Definitely both. I feel that I can have a fun life if I’m able to find the balance between these two. Making art is a lonely job, so the tighter framework involved in assignments and meeting new people keep me energized. I’m learning new things all the time and facing technical problems, and solving those problems helps me develop as an artist. Then again, I can take something from the deeper content of my artwork to my commercial services.
Your Rose exhibition at the Finnish Museum of Photography depicted a woman sitting in front of a camera. What did you want to say or explore with this exhibition?
The focus of the exhibition was to ponder the performativity of gender. I wanted to play with stereotypically female features, like being emotional, passive, weak or moody. I’m interested in expressing contradicting features – like an anonymous model supposedly wanting to be seen while at the same time rejecting people’s looks. Perhaps it has to do with my personal experience on being looked at or regarding myself as a woman.
You’ve taken lots of fashion photos. What is interesting in that?
I love to do the setup, install the lights and direct the models. When working with a model, the situation is clear: the model accepts being photographed and commits to the situation. There’s energy in the moment. I’ve taken fashion photos for eight years, but it took me a long while to understand that it involves many themes that interest me on a more theoretical level, too: gender representation, sexuality, body image, identities and fantasies. Fashion photography is very charged. It involves nasty and unpleasant features. On the other hand, it’s interesting how fashion always looks ahead. Within that framework I can challenge myself to develop my idiom.

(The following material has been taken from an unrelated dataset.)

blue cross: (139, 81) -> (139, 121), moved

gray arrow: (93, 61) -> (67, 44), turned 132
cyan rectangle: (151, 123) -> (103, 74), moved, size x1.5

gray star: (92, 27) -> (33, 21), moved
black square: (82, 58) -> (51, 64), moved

Does the theoretical side impact your work as a photographer?
I hate the glorification of endless consumption and what type of women are presented as beautiful and what are the criteria of beauty. That box is very narrow and often impossible to match. I aim to edit my photos lightly regarding the model: I don’t sculpt a person into an unnatural form. By no means will I further promote the twisted standard of beauty. Sure, I do work for the system, but perhaps I can release the conflict with my art. I can choose which clients to work for based on shared values.
Which skill of your classmates do you envy?

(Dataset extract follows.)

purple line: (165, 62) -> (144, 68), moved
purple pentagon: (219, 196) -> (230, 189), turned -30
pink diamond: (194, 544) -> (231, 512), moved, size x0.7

I appreciate distinctive, fearless people who work on their own long-term without constantly peeping at what others do.Obviously I don’t know if that’s just an image they portray.
What would be your dream professionally if anything was possible?
That’s a good question – how big do we dare to dream? I have a fresh draft of a project to study the “cyborgisity” and super-humanity of the future with a feministic focus. I’m interested in how the natural and the artificial intertwine and based on whose values we’ll develop the perfect humanity. I hope I’ll get a chance to continue my work and develop the themes further. I dream to have regular exhibitions and some day to publish a photo book.
What do you do when you don’t take photos?
I travel quite a lot. I visit London regularly because my sister lives there. Next I’m going to Italy, and in the autumn, I’ll participate a group exhibition in Zagreb. Changing the scene feels like a must in order to keep the mind going.
Anna Isoniemi wanted to ask you about perfect light. What makes perfect lighting?
The low, golden light of early evening is stunning. However, as a photographer, I enjoy working for my light. I like to work in the studio, and I get kicks from the tricks that I come up with to look for and control the best light. Perfect light is alive and defined by the object being lit. I’m after challenges, and if I learn a new light-related thing, I feel I’m a bit closer to perfection.
Who do you admire and why?
I admire the sculptor Kristina Sedlerova. She completed a set design degree at Aalto University as well as a sculpting studies in Academy of Fine Arts. I think she used materials, such as stone or styrofoam in a very unexpected and unusual way. Her work has a strong response to spaces and they are often very humoristic as well as mysterious at the same time.
What would you like to ask Kristina?
Hi Kristina! In which material are you most interested at the moment and why?